(339b) Agent-Based Modeling Analysis of Biomass Feedstock Production System Dynamics and Resilience | AIChE

(339b) Agent-Based Modeling Analysis of Biomass Feedstock Production System Dynamics and Resilience


Rodriguez, L. - Presenter, University of Illinois at Urbana-Champaign
Hansen, A. - Presenter, University of Illinois at Urbana-Champaign
Ting, K. - Presenter, University of Illinois at Urbana-Champaign

An efficient and sustainable energy crop production system is essential for the success of the emerging biorefinery industry. However, there is currently a significant lack of understanding regarding the development and dynamics of the biomass feedstock market upstream of the biorefinery, which is a critical component of the value chain. This includes assessing the time-scale of its development as well as the impact of various engineering, technological, regulatory and social factors on the dynamics. Various uncertainties and disturbances can impact the functioning of this system, and understanding the resilience of the system in the presence of those is also important. The analysis is especially challenging due to the involvement of multiple stakeholders such as farmers, refinery, transportation companies and storage elevators that must participate and yet compete for a fraction of the profit.

The objective of this work is to conduct such as analysis using the complex adaptive systems theory approach. The work develops an agent-based model that incorporates various stakeholders (agents) within the feedstock production system. The model, developed in MATLAB®, uses an object-oriented programming approach by considering each agent-type as an independent class and a particular realization of that agent-type as an object (instance) of that class. The individual characteristics of an object are defined by a set of attributes.

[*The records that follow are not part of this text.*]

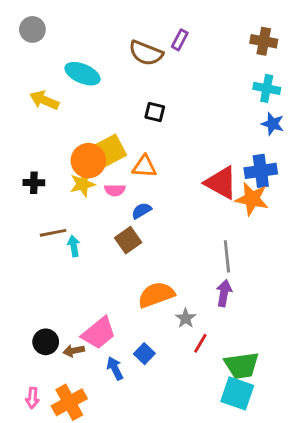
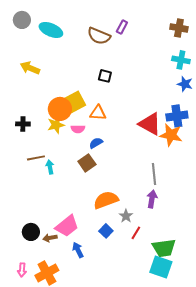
cyan ellipse: (83, 74) -> (51, 30), moved
blue square: (144, 354) -> (106, 231), moved

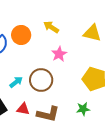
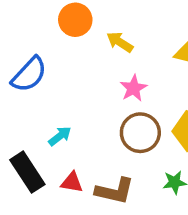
orange circle: (21, 35) -> (75, 20), moved
brown circle: (41, 80) -> (140, 133), moved

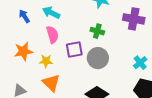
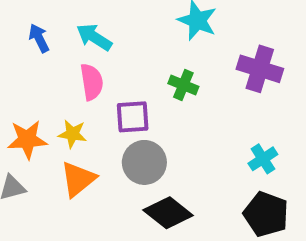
orange star: (23, 51) -> (27, 140), moved
gray circle: (98, 58) -> (144, 162), moved
orange triangle: (51, 83) -> (78, 179), turned 30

The behavior of each agent as well as its interaction with other agents is based on a set of rules (methods). Since the behavioral and social factors play an important role in the decisions made by individual agents, a mental model incorporating some of these factors is also developed for each agent. The set of decision rules are consequently based not only on the economic and technological rationale, but also on the unique mental models and cognitive processes. The learning/adaptive behavior exhibited by the agents is also modeled which enables the simulation of emergent behavior of the system.

The model has previously been used to study the development of the biomass market under different scenarios. The focus of this work is on understanding the impact of various disturbances and uncertainties on the dynamics of the system, which enables us to study the resilience of the system. Different possible disturbances such as loss of productivity, price fluctuations and infrastructure breakdown will be modeled. Desirable but sudden changes such as the availability of an efficient technology will also be considered. Simulation studies incorporating these disturbances will be conducted to study their impact on the dynamics of the feedstock production system. Preliminary studies using this model have illustrated that the development of this sector is gradual, nonlinear and may take up to 15 years. The impact of the time of disturbance along this development trajectory will therefore be critical and will also be studied. Simulations for different types of energy crops such as switchgrass and Miscanthus will also identify whether the dynamics are a function of the energy crop. The work will also enable us to evaluate different system resilience measures appropriate for analyzing the feedstock production system.